Thursday, January 6, 2011

it's all in vain

i try so hard ...but it's all in vain ...


what's the point in you randomly texting me ... out of the blue ... at 1 am ... to tell me that you'll ALWAYS care?  that you'll never stop?  that you will ALWAYS want me in your life?  but that you don't see how that's possible right now, given the "current situation."  oh ... you mean ... given that you're in love with me, but that you're trying to make it work with her?  i can see how constant communication with the woman you love would make that harder ...

but what's the point in ignoring someone that you love?  pretending like ridding yourself of everything that could remind you of them, and completely acting as though they don't exist, could REALLY make you stop loving them?

and let me just ask you this ... you say that you all have talked ... that she's somehow "matured" in the past year or so ... well ... have you ever taken into consideration the fact that she could have lied to you in the past month, just the same as she lied to you over the past year.  not to mention the past nine or ten?  have you ever thought about that?  do you realize how many people she and i know in common?  how many people have come up to me and said, "Really? But she went gay.  When they broke up, she tried to date everybody on the entire team.  And what about Alaska guy?  He came up here for a week."  out of nowhere.  i didn't even ask for that information.  what good does it do me?  i've already lost everything i could ever want.  but you should know things like that.  and you should be able to see past the facade of someone just showing you what they want you to see, just so they can get what they want.  after all ... that's all she's been doing for the past 10 years.

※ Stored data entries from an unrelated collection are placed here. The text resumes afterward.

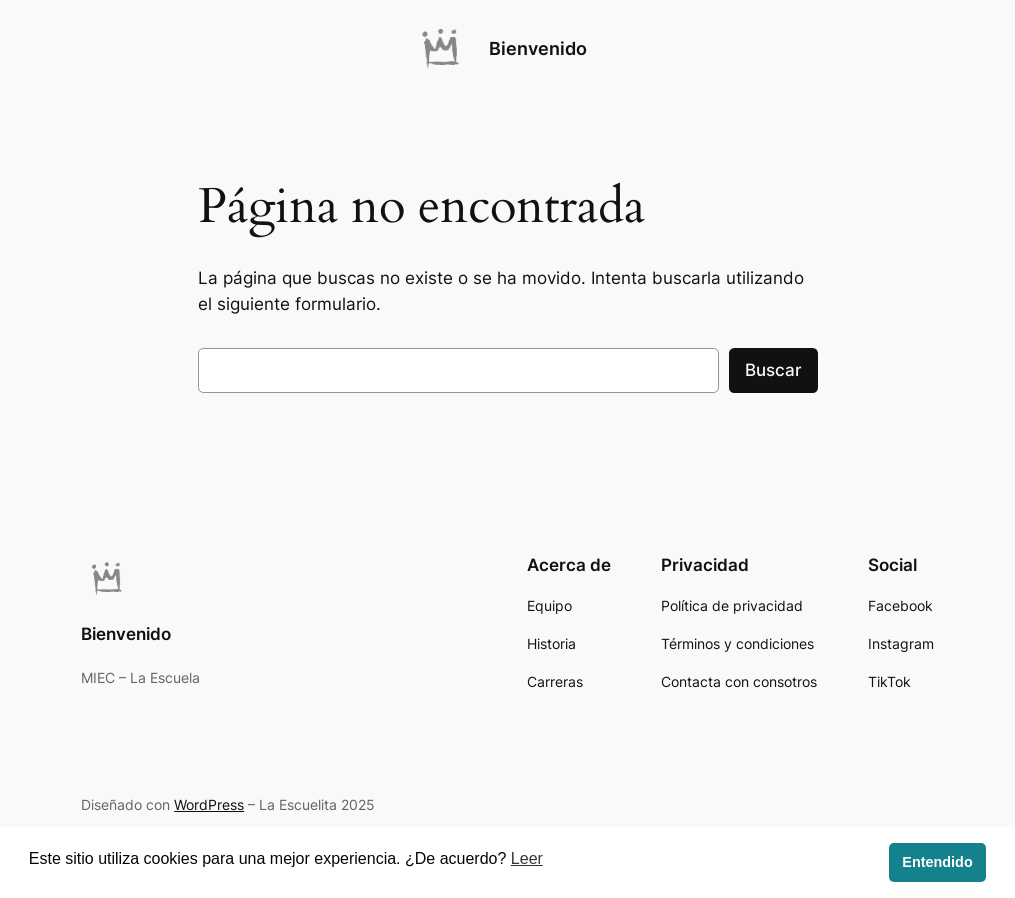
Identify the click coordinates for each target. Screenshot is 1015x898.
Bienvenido (538, 48)
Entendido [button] (937, 862)
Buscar (773, 370)
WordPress (209, 804)
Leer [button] (527, 858)
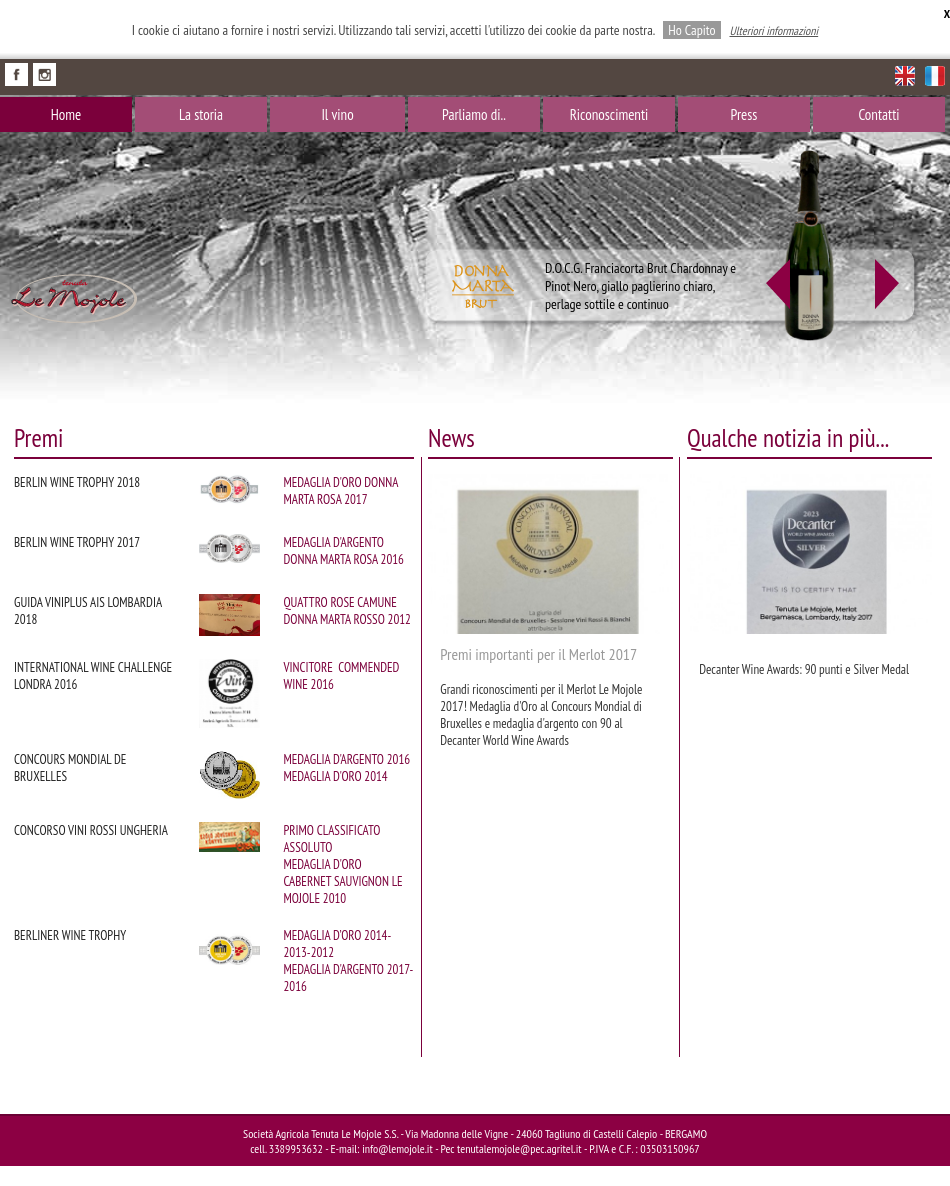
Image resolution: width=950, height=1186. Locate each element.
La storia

i'm so tired of people telling me what they think i need to hear, but not being of any help to me.  you tell me how much you care, but it doesn't do me any good.  your family all loves me so much more than they do her, and they'll seek me out to tell me they miss me, or they're thinking of me, but i can't ACTUALLY talk to them, because they're YOUR family.  they're they only ones that know you well enough to understand WHY you do what you do, but they can't offer me any advice.  because they're on your side.  even if they disagree with you.  they won't actually talk to me about it, or offer me any advice, other than "it is what it is."  But them and your best friend are the only ones that actually GET you.

everyone else just wants to tell me what an asshole you are for treating me the way you did.  or tell me that you simply MUST have been cheating on me before this, to have just left me the way you did.  or that i'm just working my way through the 5 stages of depression.  i don't want to hear any of those things.  i don't want to hear about how i'm in denial.  or how i bargaining my way through this.  i already KNOW that i'm angry.  i don't need to hear any of this.  i don't want to hear about how i deserve so much better. about how intelligent i am, or how beautiful i am, or how loving and giving i am, and that i deserve someone that will treat me "right."  i know this too.  and you did.  treat me right, that is.  until now.  i don't want to hear about how i need to move on, and get over you, because i shouldn't waste my time on someone that could forget about me so easily.  on someone that could give up on me so easily.  bc that's so much easier said than done.  even if i know it is what i *should* do.

there's no easy answers to my problem.  no simple solutions.  i just wish people would stop pretending like they could and would handle it with such ease.  like they know exactly what they would do.  or how they would feel.  because they don't.  and it't not them.  i'm the one living it.  and i still don't know.